Postby CheungWaiLan » Tue Jun 29, 2010 11:27 am

Dr. Greg wrote:Many will tell you that Shanghainese women are in a class all of their own. Smile.

So I hear! However, I also suspect that a large proportion of those studying in the UK will be from Shanghai.
Dr. Greg wrote:While those eight chapters on dating, sex, and relationships are intended to orient Western men to Chinese women and dating etiquette, they will certainly not apply equally well to all Chinese women.

It is prudent to orient yourself to cultural differences in dating etiquette but your best resources will be sensitivity and communication.

I agree, however local 'norms' provide a good starting point.
Dr. Greg wrote:Both of these girls appear to clearly like you. The best way for you to determine what is appropriate for them personally is to talk to them in a way that is not too forward and provides them with the opportunity to tell you how they feel.

So 'subtlety' seems to be the key point.
Dr. Greg wrote:Chinese girls, as a rule, will tend to communicate how they feel far more in body language (meta-communication) than through words.

I've found that cross-cultural body language is quite an interesting topic. I've studied NLP and found some need for adjustment when reading other cultures (for example, two of my female Italian friends are often mis-read by men to be more 'friendly' than intended.

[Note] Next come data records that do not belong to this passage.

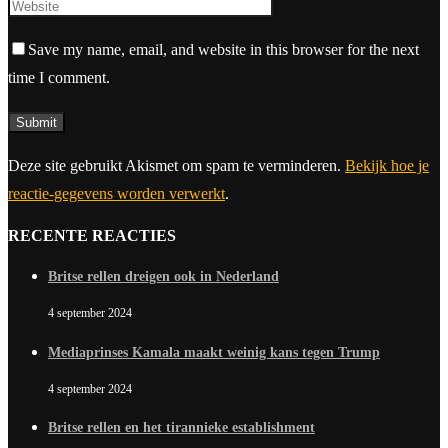
Save my name, email, and website in this browser for the next
time I comment.
Deze site gebruikt Akismet om spam te verminderen.
Bekijk hoe je
reactie-gegevens worden verwerkt
.
RECENTE REACTIES
Britse rellen dreigen ook in Nederland
4 september 2024
Mediaprinses Kamala maakt weinig kans tegen Trump
4 september 2024
Britse rellen en het tirannieke establishment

I suspect this is due to their smaller 'personal space' and their periodic need to touch the person they are speaking with.
Dr. Greg wrote:As for what they are personally ready for emotionally, no guide or textbook can tell you that: only they can.

I absolutely agree. This is universal regardless of culture!
Dr. Greg wrote:Talk to them, respectfully, i.e., perhaps somewhat more indirectly than you would to a British girl--but don't be afraid to talk to them.

I think some quiet conversations are in order. Thanks for all your input.